- Task description -
From the first line of the data below through the line holding "handicap moteur et psychomoteur.", output each line exactly and leave the pictures out.

(Beginning of Data provided)

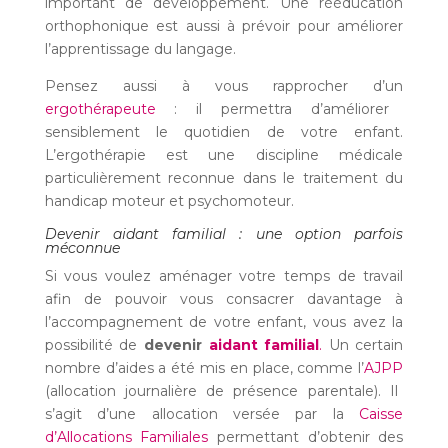
important de développement. Une rééducation
orthophonique est aussi à prévoir pour améliorer
l’apprentissage du langage.
Pensez aussi à vous rapprocher d’un
ergothérapeute
: il permettra d’améliorer
sensiblement le quotidien de votre enfant.
L’ergothérapie est une discipline médicale
particulièrement reconnue dans le traitement du
handicap moteur et psychomoteur.
Devenir aidant familial : une option parfois
méconnue
Si vous voulez aménager votre temps de travail
afin de pouvoir vous consacrer davantage à
l’accompagnement de votre enfant, vous avez la
possibilité de
devenir
aidant familial
.
Un certain
nombre d’aides a été mis en place, comme l’
AJPP
(allocation journalière de présence parentale). Il
s’agit d’une allocation versée par la
Caisse
d’Allocations Familiales
permettant d’obtenir des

(End of Data provided)

- Result -
important de développement. Une rééducation
orthophonique est aussi à prévoir pour améliorer
l’apprentissage du langage.
Pensez aussi à vous rapprocher d’un
ergothérapeute
: il permettra d’améliorer
sensiblement le quotidien de votre enfant.
L’ergothérapie est une discipline médicale
particulièrement reconnue dans le traitement du
handicap moteur et psychomoteur.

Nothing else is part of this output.